**What is being asked:**
Show, in full, each line of the data that contains "Химок".

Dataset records

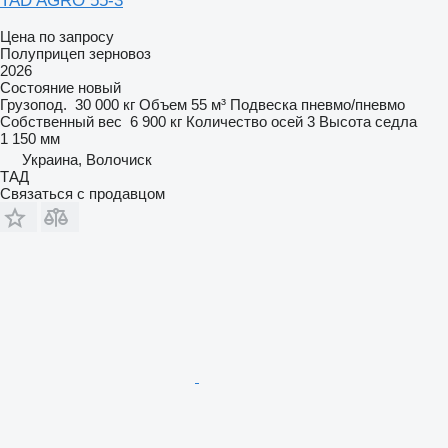
TAD AGRO 55-3
Цена по запросу
Полуприцеп зерновоз
2026
Состояние
новый
Грузопод.
30 000 кг
Объем
55 м³
Подвеска
пневмо/пневмо
Собственный вес
6 900 кг
Количество осей
3
Высота седла
1 150 мм
Украина, Волочиск
ТАД
Связаться с продавцом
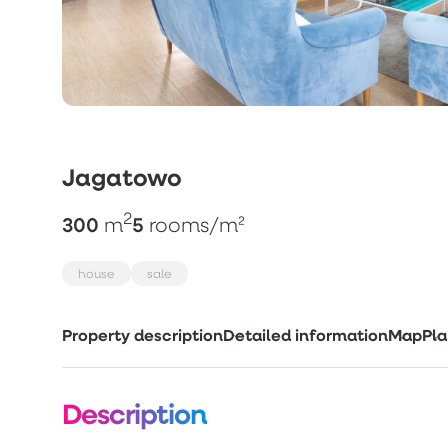
Jagatowo
2
300
5
m
rooms
/m²
house
sale
Property description
Detailed information
Map
Pla
Description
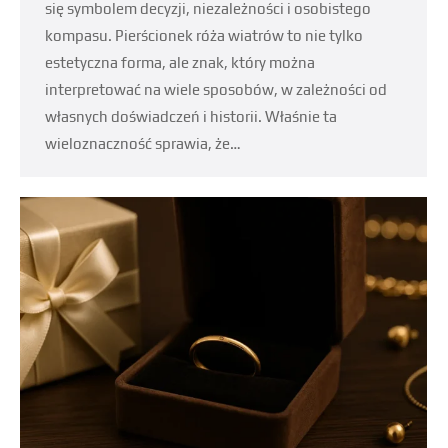
się symbolem decyzji, niezależności i osobistego
kompasu. Pierścionek róża wiatrów to nie tylko
estetyczna forma, ale znak, który można
interpretować na wiele sposobów, w zależności od
własnych doświadczeń i historii. Właśnie ta
wieloznaczność sprawia, że…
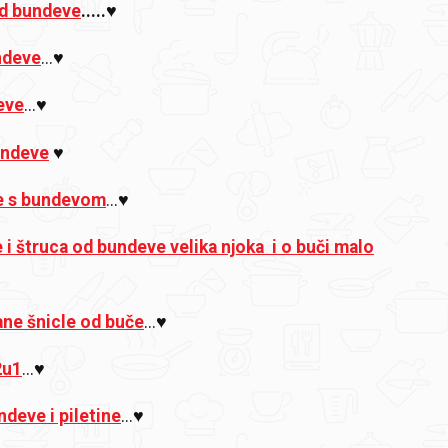
d bundeve
.....♥
ndeve
...♥
eve
...♥
undeve
♥
e s bundevom
...♥
 i štruca od bundeve velika njoka i o buči malo
ne šnicle od buče
...♥
2u1
...♥
deve i piletine
...♥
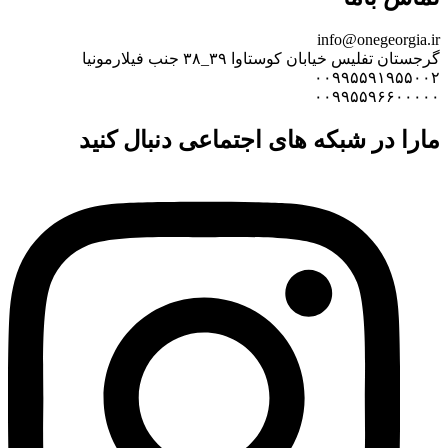
info@onegeorgia.ir
گرجستان تفلیس خیابان کوستاوا ۳۹_۳۸ جنب فیلارمونیا
۰۰۹۹۵۵۹۱۹۵۵۰۰۲
۰۰۹۹۵۵۹۶۶۰۰۰۰۰
مارا در شبکه های اجتماعی دنبال کنید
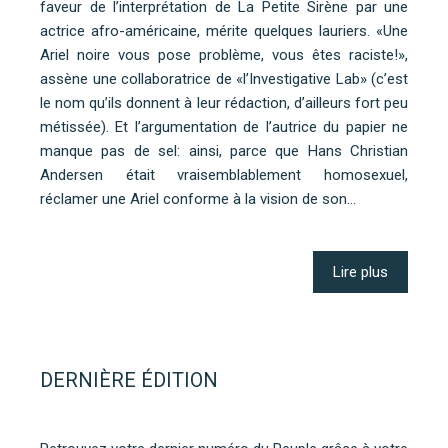
faveur de l’interprétation de La Petite Sirène par une
actrice afro-américaine, mérite quelques lauriers. «Une
Ariel noire vous pose problème, vous êtes raciste!»,
assène une collaboratrice de «l’Investigative Lab» (c’est
le nom qu’ils donnent à leur rédaction, d’ailleurs fort peu
métissée). Et l’argumentation de l’autrice du papier ne
manque pas de sel: ainsi, parce que Hans Christian
Andersen était vraisemblablement homosexuel,
réclamer une Ariel conforme à la vision de son…
Lire plus
DERNIÈRE ÉDITION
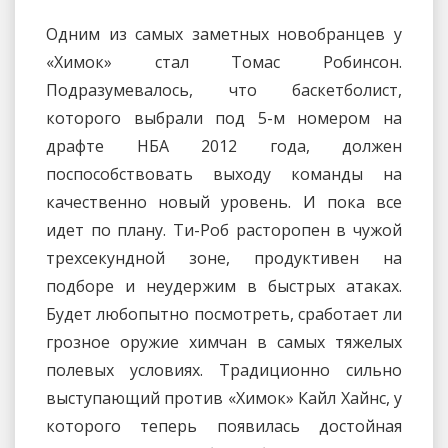
Одним из самых заметных новобранцев у
«Химок» стал Томас Робинсон.
Подразумевалось, что баскетболист,
которого выбрали под 5-м номером на
драфте НБА 2012 года, должен
поспособствовать выходу команды на
качественно новый уровень. И пока все
идет по плану. Ти-Роб расторопен в чужой
трехсекундной зоне, продуктивен на
подборе и неудержим в быстрых атаках.
Будет любопытно посмотреть, сработает ли
грозное оружие химчан в самых тяжелых
полевых условиях. Традиционно сильно
выступающий против «Химок» Кайл Хайнс, у
которого теперь появилась достойная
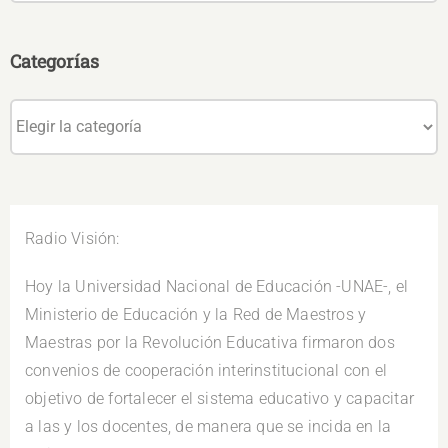
Categorías
Categorías
Radio Visión:
Hoy la Universidad Nacional de Educación -UNAE-, el
Ministerio de Educación y la Red de Maestros y
Maestras por la Revolución Educativa firmaron dos
convenios de cooperación interinstitucional con el
objetivo de fortalecer el sistema educativo y capacitar
a las y los docentes, de manera que se incida en la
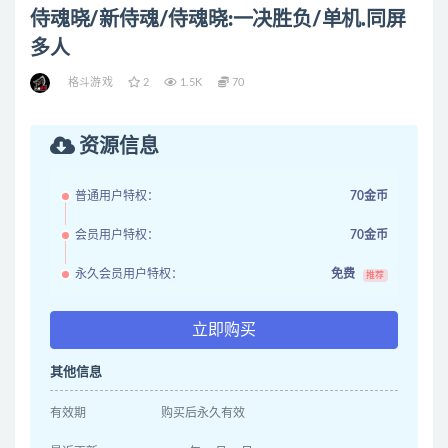
侍魂晓/新侍魂/侍魂晓:一决胜负/单机.同屏
多人
格斗游戏
2
1.5K
70
资源信息
普通用户特权：
70金币
会员用户特权：
70金币
永久会员用户特权：
免费
推荐
立即购买
其他信息
有效期
购买后永久有效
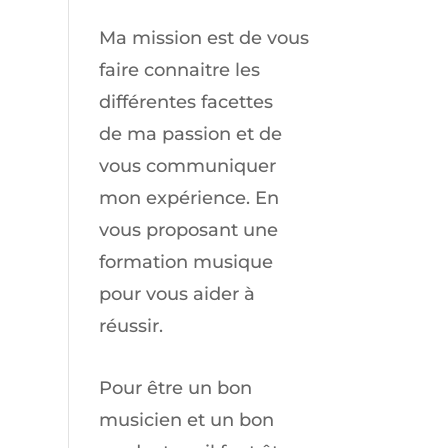
Ma mission est de vous
faire connaitre les
différentes facettes
de
ma passion
et de
vous communiquer
mon expérience. En
vous proposant une
formation musique
pour vous aider à
réussir.
Pour être un bon
musicien et un bon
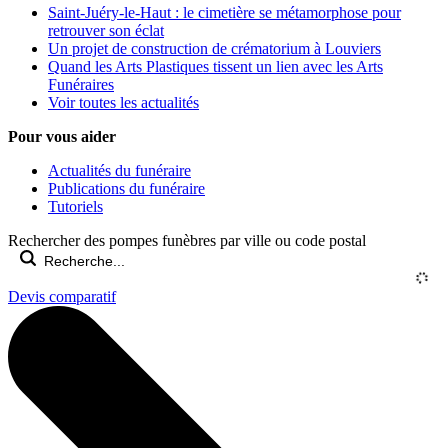
Saint-Juéry-le-Haut : le cimetière se métamorphose pour
retrouver son éclat
Un projet de construction de crématorium à Louviers
Quand les Arts Plastiques tissent un lien avec les Arts
Funéraires
Voir toutes les actualités
Pour vous aider
Actualités du funéraire
Publications du funéraire
Tutoriels
Rechercher des pompes funèbres par ville ou code postal
Devis comparatif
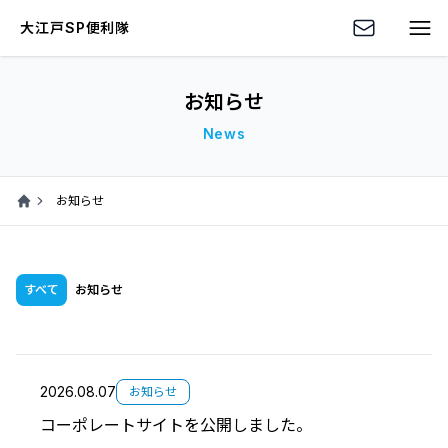
大江戸SP便利隊
お知らせ
News
お知らせ
Home
すべて
お知らせ
2026.08.07
お知らせ
コーポレートサイトを公開しました。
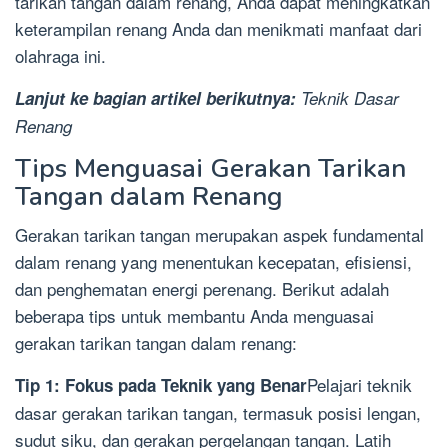
tarikan tangan dalam renang, Anda dapat meningkatkan
keterampilan renang Anda dan menikmati manfaat dari
olahraga ini.
Lanjut ke bagian artikel berikutnya:
Teknik Dasar
Renang
Tips Menguasai Gerakan Tarikan
Tangan dalam Renang
Gerakan tarikan tangan merupakan aspek fundamental
dalam renang yang menentukan kecepatan, efisiensi,
dan penghematan energi perenang. Berikut adalah
beberapa tips untuk membantu Anda menguasai
gerakan tarikan tangan dalam renang:
Pelajari teknik
Tip 1: Fokus pada Teknik yang Benar
dasar gerakan tarikan tangan, termasuk posisi lengan,
sudut siku, dan gerakan pergelangan tangan. Latih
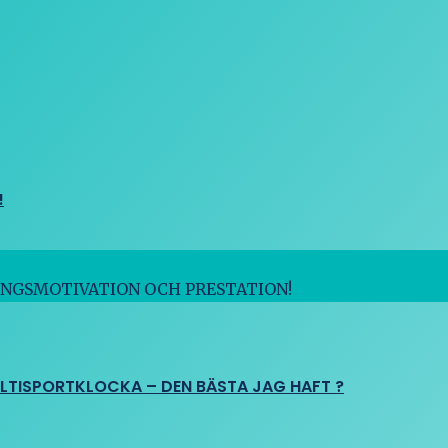
!
INGSMOTIVATION OCH PRESTATION!
ULTISPORTKLOCKA – DEN BÄSTA JAG HAFT ?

**Reply:**
«Химок» стал Томас Робинсон.
выступающий против «Химок» Кайл Хайнс, у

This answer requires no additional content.